* Exercise aim
Please filter the data below down to the lines holding the string "দলদল".

* Dataset entries

* * * * *

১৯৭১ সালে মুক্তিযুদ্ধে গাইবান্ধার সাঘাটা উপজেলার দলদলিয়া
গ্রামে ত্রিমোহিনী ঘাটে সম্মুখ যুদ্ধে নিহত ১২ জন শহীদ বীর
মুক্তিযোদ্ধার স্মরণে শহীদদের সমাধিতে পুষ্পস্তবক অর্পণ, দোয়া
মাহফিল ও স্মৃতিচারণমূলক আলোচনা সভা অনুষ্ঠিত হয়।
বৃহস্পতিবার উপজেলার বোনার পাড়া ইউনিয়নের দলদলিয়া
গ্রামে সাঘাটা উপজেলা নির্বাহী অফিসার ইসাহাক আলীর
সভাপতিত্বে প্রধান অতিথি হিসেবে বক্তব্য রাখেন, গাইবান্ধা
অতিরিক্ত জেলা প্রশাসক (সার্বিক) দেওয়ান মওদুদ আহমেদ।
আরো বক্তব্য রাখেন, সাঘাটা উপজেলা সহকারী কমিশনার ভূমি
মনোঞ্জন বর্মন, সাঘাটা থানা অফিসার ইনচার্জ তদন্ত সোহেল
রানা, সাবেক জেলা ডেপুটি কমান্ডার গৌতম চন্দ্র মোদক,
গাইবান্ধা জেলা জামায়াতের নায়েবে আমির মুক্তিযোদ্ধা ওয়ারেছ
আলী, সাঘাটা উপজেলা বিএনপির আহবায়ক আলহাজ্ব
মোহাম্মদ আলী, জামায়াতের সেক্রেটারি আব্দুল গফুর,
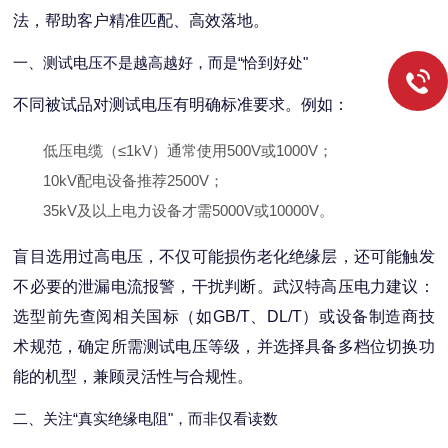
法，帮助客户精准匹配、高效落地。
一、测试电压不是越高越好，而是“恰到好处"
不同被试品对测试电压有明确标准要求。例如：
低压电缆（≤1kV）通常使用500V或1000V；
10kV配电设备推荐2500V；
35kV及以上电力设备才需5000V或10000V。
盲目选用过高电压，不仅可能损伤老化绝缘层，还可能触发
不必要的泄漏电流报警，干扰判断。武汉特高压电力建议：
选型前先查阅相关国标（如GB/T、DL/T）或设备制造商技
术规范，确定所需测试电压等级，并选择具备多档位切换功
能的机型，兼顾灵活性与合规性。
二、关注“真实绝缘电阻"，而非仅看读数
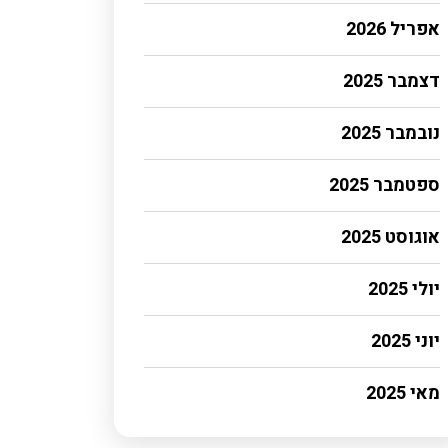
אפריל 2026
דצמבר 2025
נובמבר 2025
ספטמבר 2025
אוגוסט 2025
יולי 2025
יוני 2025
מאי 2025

* * * * *

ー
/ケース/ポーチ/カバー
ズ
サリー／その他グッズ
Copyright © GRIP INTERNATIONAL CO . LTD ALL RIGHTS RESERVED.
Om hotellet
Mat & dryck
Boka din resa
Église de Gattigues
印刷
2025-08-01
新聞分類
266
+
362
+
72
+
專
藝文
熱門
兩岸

* * * * *

* Task answer
১৯৭১ সালে মুক্তিযুদ্ধে গাইবান্ধার সাঘাটা উপজেলার দলদলিয়া
বৃহস্পতিবার উপজেলার বোনার পাড়া ইউনিয়নের দলদলিয়া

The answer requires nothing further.